I am reading the paper Faster R-CNN available here. In section 3.2, page 6 bottom left, the authors describe what they refer to as a 4-step Alternating Training between the Region Proposal Network, used to obtain region proposals used in the Fast R-CNN method for object detection. They write:
In this paper, we adopt a pragmatic 4-step training algorithm to learn shared features via alternating optimization. In the first step, we train the RPN as described in Section 3.1.3. This network is initialized with an ImageNet-pre-trained model and fine-tuned end-to-end for the region proposal task. In the second step, we train a separate detection network by Fast R-CNN using the proposals generated by the step-1 RPN. This detection network is also initialized by the ImageNet-pre-trained model. At this point the two networks do not share convolutional layers. In the third step, we use the detector network to initialize RPN training, but we fix the shared convolutional layers and only fine-tune the layers unique to RPN. Now the two networks share convolutional layers. Finally, keeping the shared convolutional layers fixed, we fine-tune the unique layers of Fast R-CNN. As such, both networks share the same convolutional layers and form a unified network.
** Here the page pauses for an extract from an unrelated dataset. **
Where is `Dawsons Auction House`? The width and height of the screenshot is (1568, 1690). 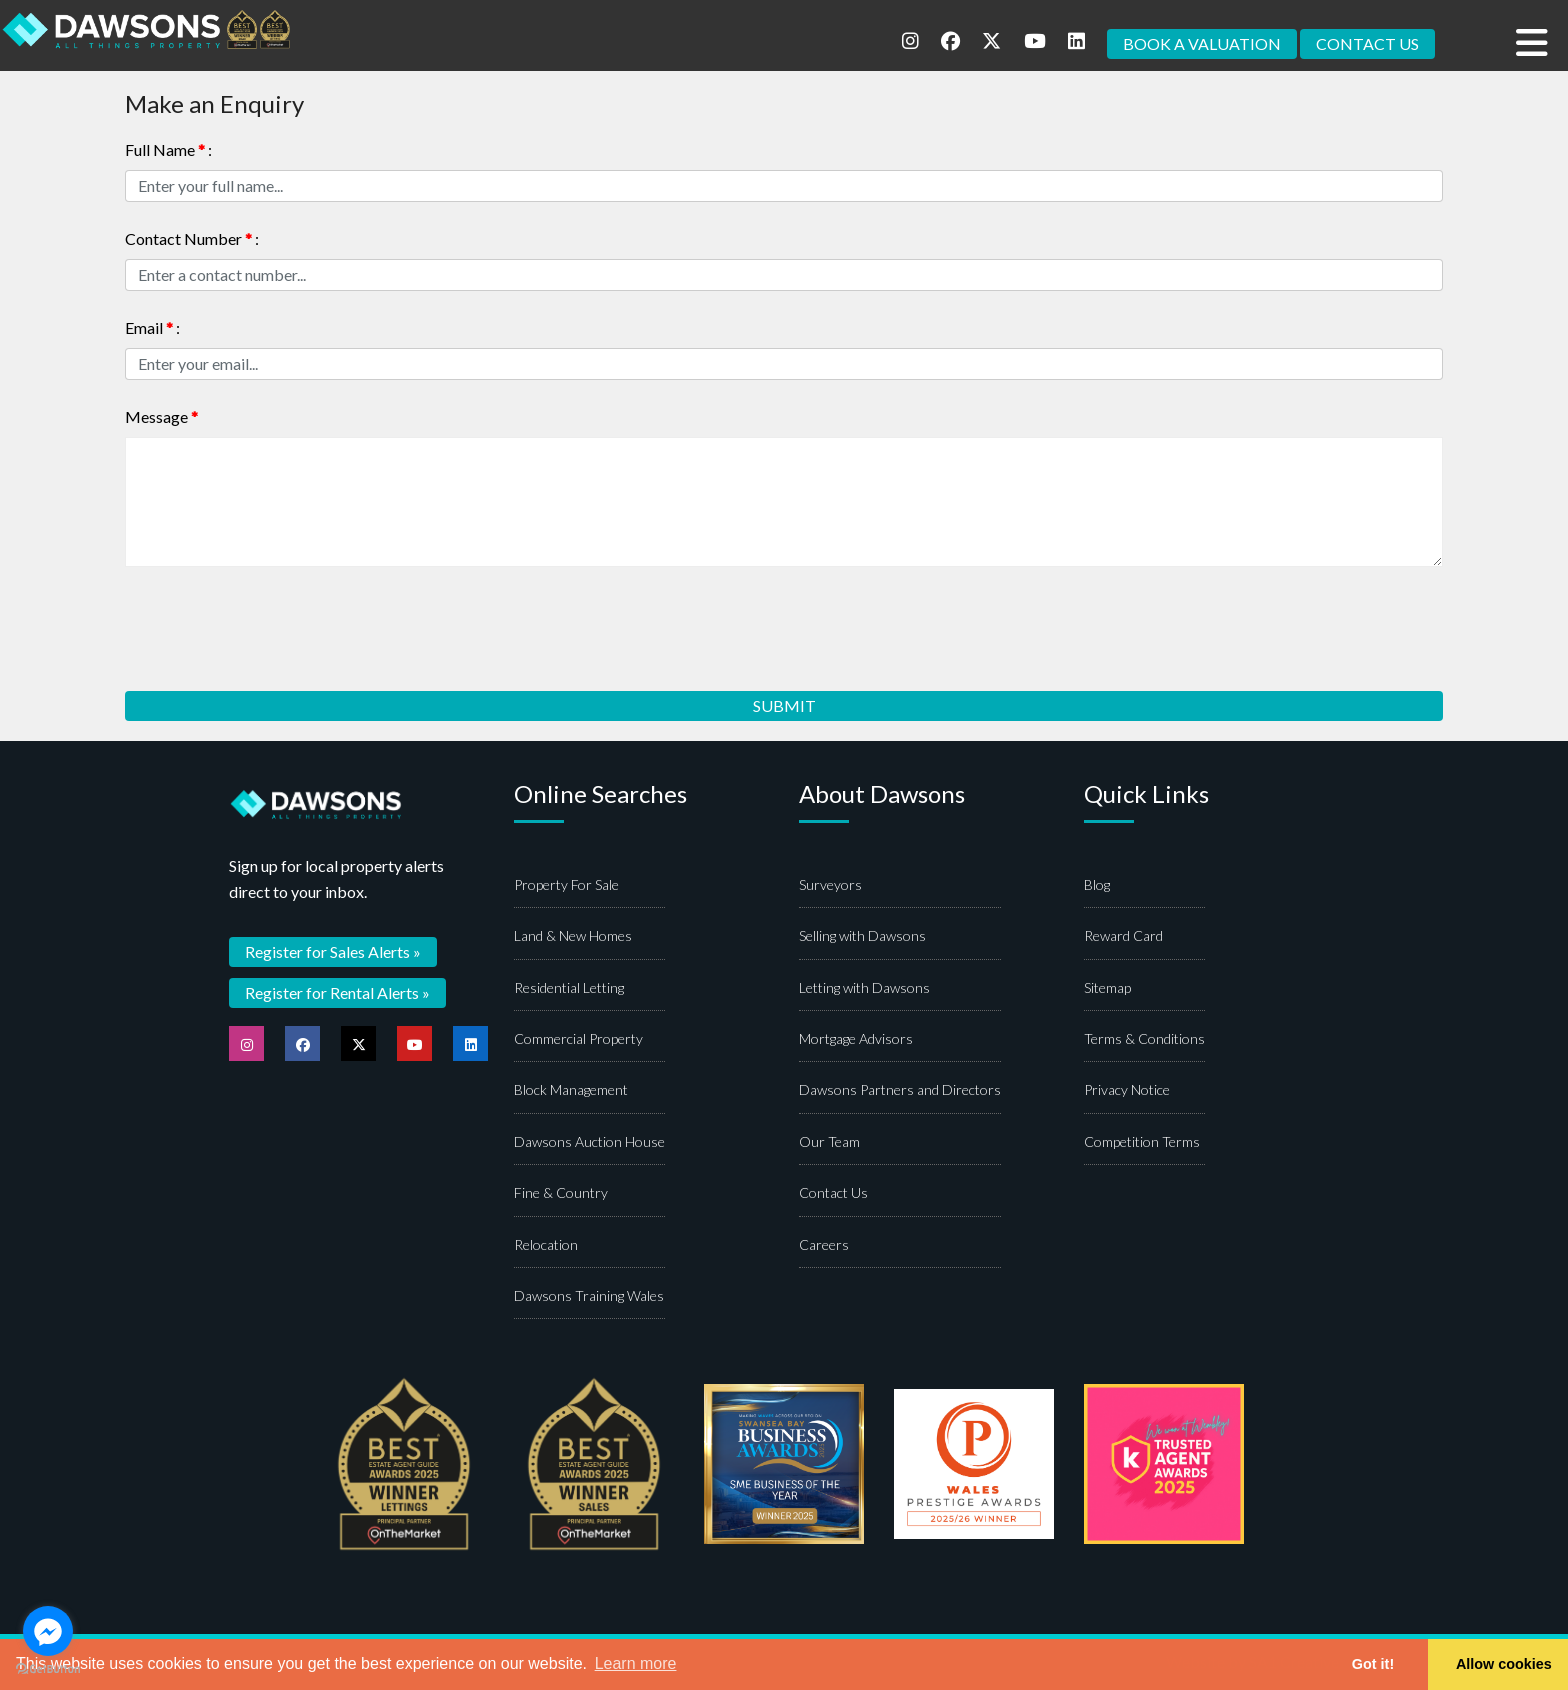 Dawsons Auction House is located at coordinates (589, 1141).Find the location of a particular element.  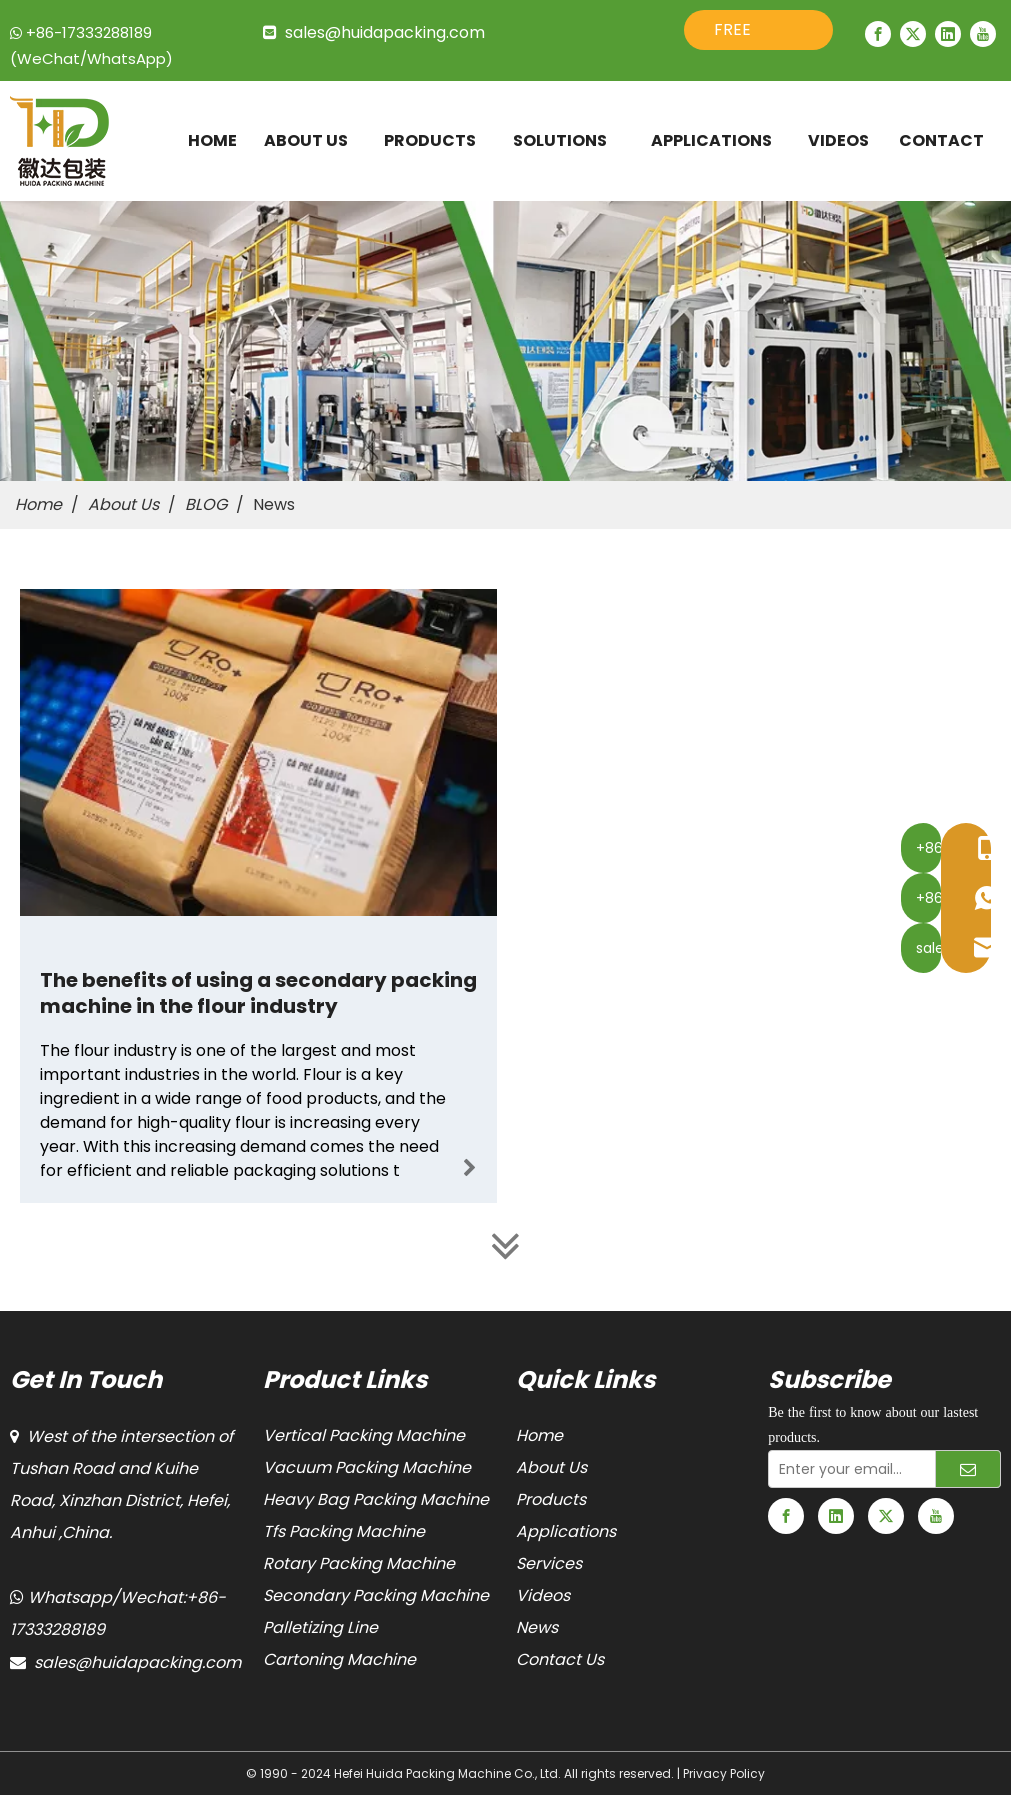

What I do not understand is the third step. They say they use the detector network to initalize RPN training. I am not sure what this means. The detector network outputs bounding boxes and class labels for objects within a given image.
Consider the layers specific to RPN. We have a certain number of convolutional layers, followed by sliding windows with anchor boxes being fed to regression and classification (class label layers). Are the authors saying that the initially trained convolutional layers are now discarded for RPN and replaced with those trained by Fast R-CNN in step 2? Or do they mean something else.